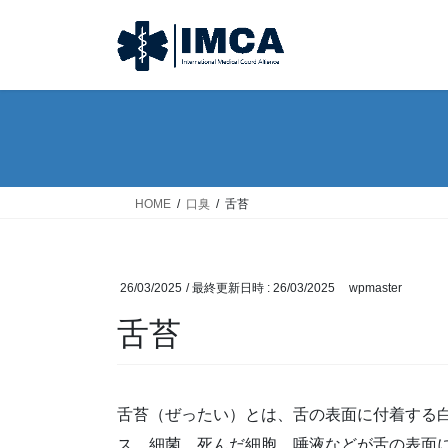
コ
ナ
ン
ビ
テ
ゲ
ン
ー
ツ
シ
へ
ョ
ス
ン
キ
に
ッ
移
HOME
口臭
舌苔
プ
動
26/03/2025
/ 最終更新日時 :
26/03/2025
wpmaster
舌苔
舌苔（ぜったい）とは、舌の表面に付着する
ス、細菌、死んだ細胞、唾液などが舌の表面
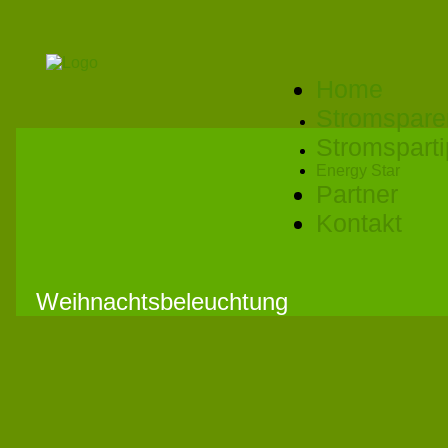
Home
Stromspare
Stromspart
Energy Star
Partner
Kontakt
Weihnachtsbeleuchtung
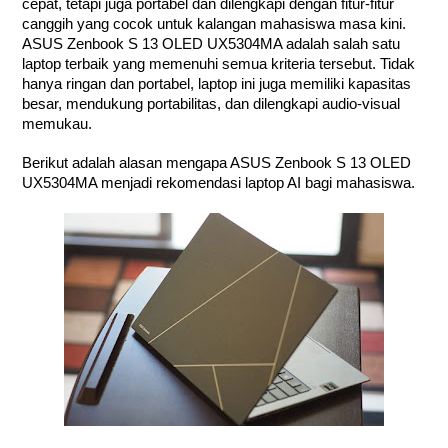
cepat, tetapi juga portabel dan dilengkapi dengan fitur-fitur
canggih yang cocok untuk kalangan mahasiswa masa kini.
ASUS Zenbook S 13 OLED UX5304MA adalah salah satu
laptop terbaik yang memenuhi semua kriteria tersebut. Tidak
hanya ringan dan portabel, laptop ini juga memiliki kapasitas
besar, mendukung portabilitas, dan dilengkapi audio-visual
memukau.
Berikut adalah alasan mengapa ASUS Zenbook S 13 OLED
UX5304MA menjadi rekomendasi laptop AI bagi mahasiswa.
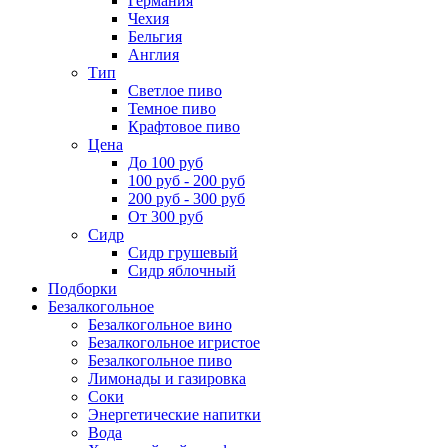
Германия
Чехия
Бельгия
Англия
Тип
Светлое пиво
Темное пиво
Крафтовое пиво
Цена
До 100 руб
100 руб - 200 руб
200 руб - 300 руб
От 300 руб
Сидр
Сидр грушевый
Сидр яблочный
Подборки
Безалкогольное
Безалкогольное вино
Безалкогольное игристое
Безалкогольное пиво
Лимонады и газировка
Соки
Энергетические напитки
Вода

━━━━━━━━━━━━━━━━

=== Problem requirements ===
The line containing "canggih yang cocok" marks the end; please output exactly the lines of the listing above from its first line through that line, without pictures.

=== Answer to this task ===
コ
ナ
ン
ビ
テ
ゲ
ン
ー
ツ
シ
へ
ョ
ス
ン
キ
に
ッ
移
HOME
口臭
舌苔
プ
動
26/03/2025
/ 最終更新日時 :
26/03/2025
wpmaster
舌苔
舌苔（ぜったい）とは、舌の表面に付着する
ス、細菌、死んだ細胞、唾液などが舌の表面
Home
Stromspare
Stromspart
Energy Star
Partner
Kontakt
Weihnachtsbeleuchtung
cepat, tetapi juga portabel dan dilengkapi dengan fitur-fitur
canggih yang cocok untuk kalangan mahasiswa masa kini.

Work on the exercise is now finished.